Welcome to curl_cffi’s documentation!

中文 README | Discuss on Telegram

curl_cffi is a Python binding for curl-impersonate via cffi.

Unlike other pure Python http clients like httpx or requests, curl_cffi can impersonate browsers’ TLS signatures or JA3 fingerprints. If you are blocked by some website for no obvious reason, you can give this package a try.


Scrapfly

Scrapfly is an enterprise-grade solution providing Web Scraping API that aims to simplify the scraping process by managing everything: real browser rendering, rotating proxies, and fingerprints (TLS, HTTP, browser) to bypass all major anti-bots. Scrapfly also unlocks the observability by providing an analytical dashboard and measuring the success rate/block rate in details.

Scrapfly is a good solution if you are looking for a cloud-managed solution for curl_cffi. If you are managing TLS/HTTP fingerprint by yourself with curl_cffi, they also maintain this tool to convert curl command into python curl_cffi code!


Features

  • Supports JA3/TLS and http2 fingerprints impersonation.

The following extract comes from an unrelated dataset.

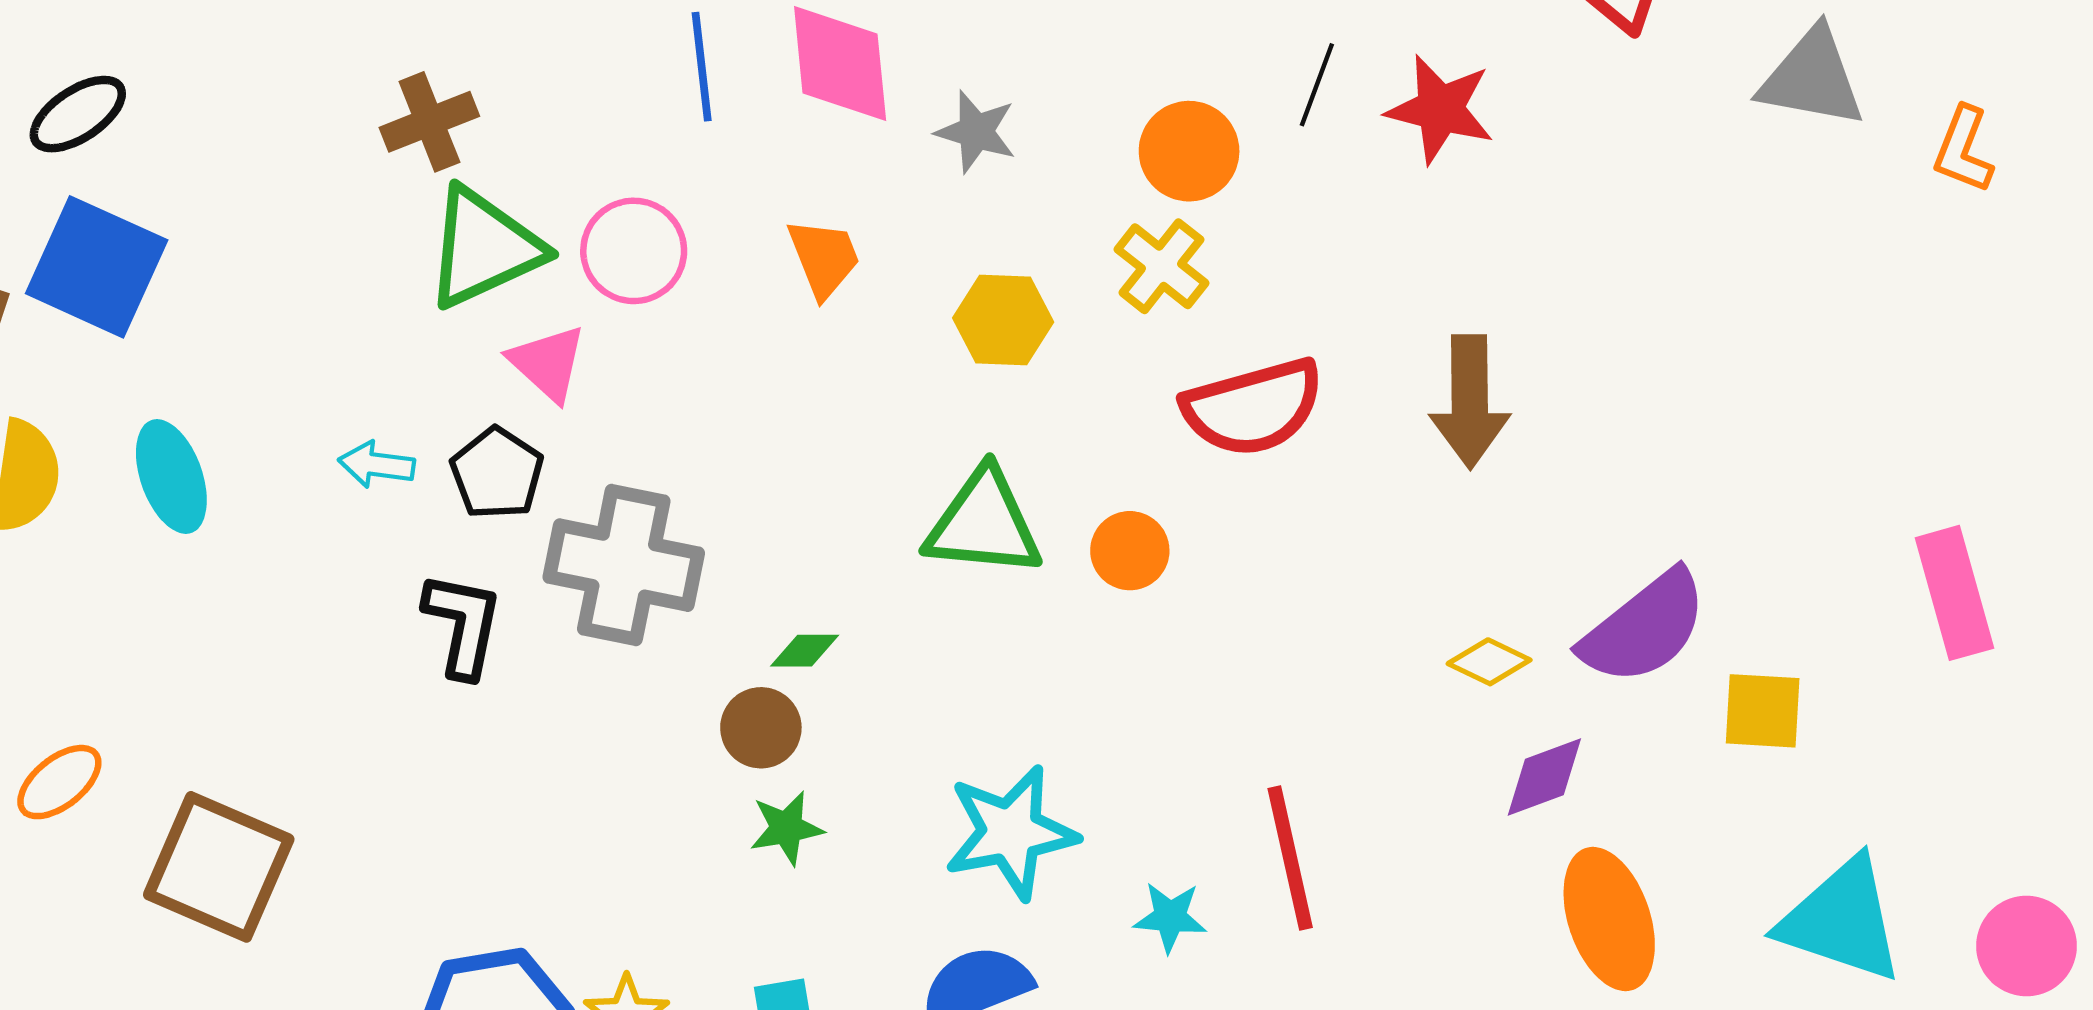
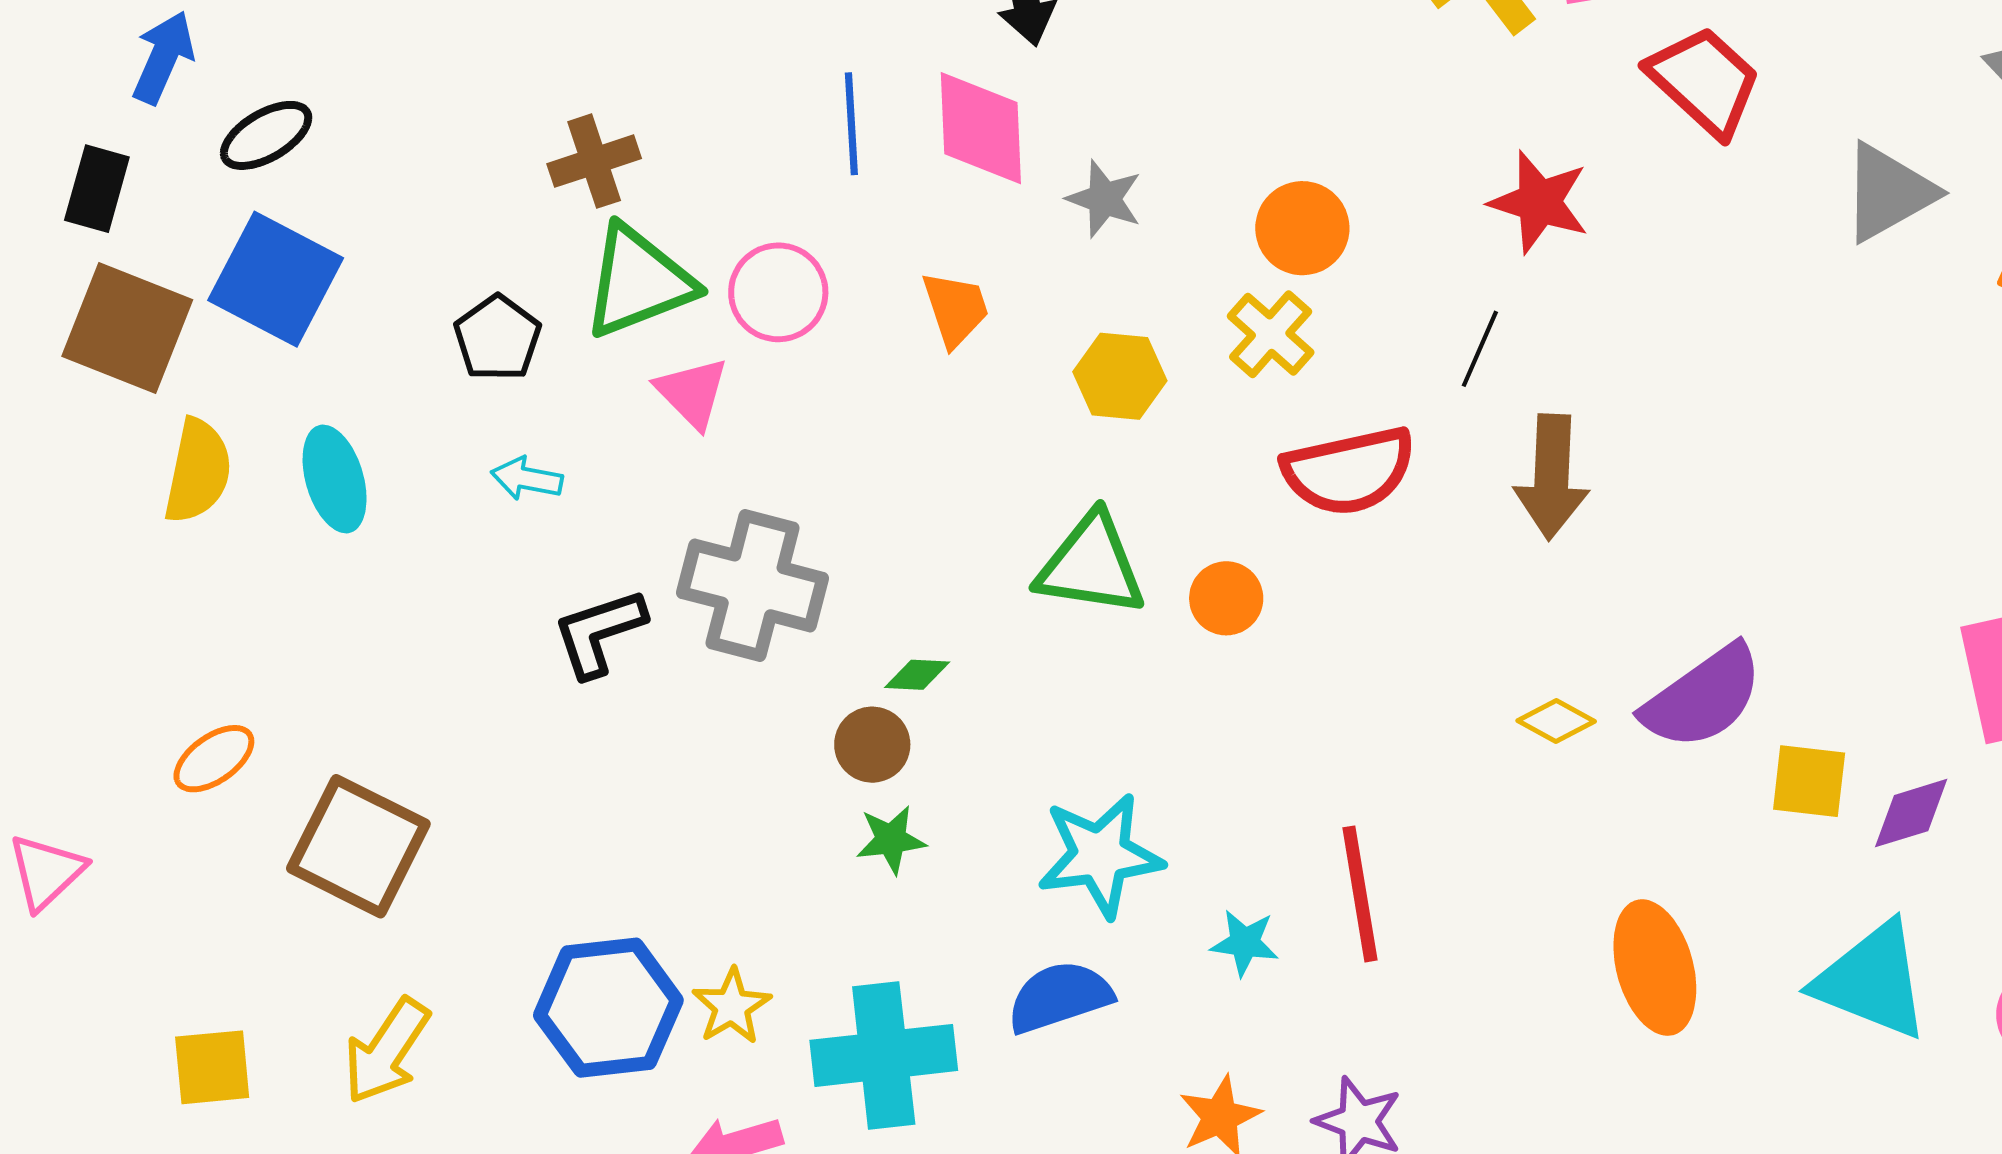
gray triangle: (1812, 78) -> (1888, 192), turned -43
black line: (1317, 85) -> (1480, 349), moved
black pentagon: (497, 473) -> (497, 338), moved
black L-shape: (463, 625) -> (599, 633), turned -123
purple diamond: (1544, 777) -> (1911, 813), moved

  • Much faster than requests/httpx, on par with aiohttp/pycurl, see benchmarks.

  • Mimics requests API, no need to learn another one.

  • Pre-compiled, so you don’t have to compile on your machine.

  • Supports asyncio with proxy rotation on each request.

  • Supports http 2.0, which requests does not.

  • Supports websocket.

Feature matrix

requests

aiohttp

httpx

pycurl

curl_cffi

http2

sync

async

websocket

fingerprints

speed

🐇

🐇🐇

🐇

🐇🐇

🐇🐇

Install

pip install curl_cffi --upgrade

For more details, see Install.

Basic Usage

requests-like

from curl_cffi import requests

url = "https://tls.browserleaks.com/json"

# Notice the impersonate parameter
r = requests.get(url, impersonate="chrome")

print(r.json())
# output: {..., "ja3n_hash": "aa56c057ad164ec4fdcb7a5a283be9fc", ...}
# the js3n fingerprint should be the same as target browser

# http/socks proxies are supported
proxies = {"https": "http://localhost:3128"}
r = requests.get(url, impersonate="chrome", proxies=proxies)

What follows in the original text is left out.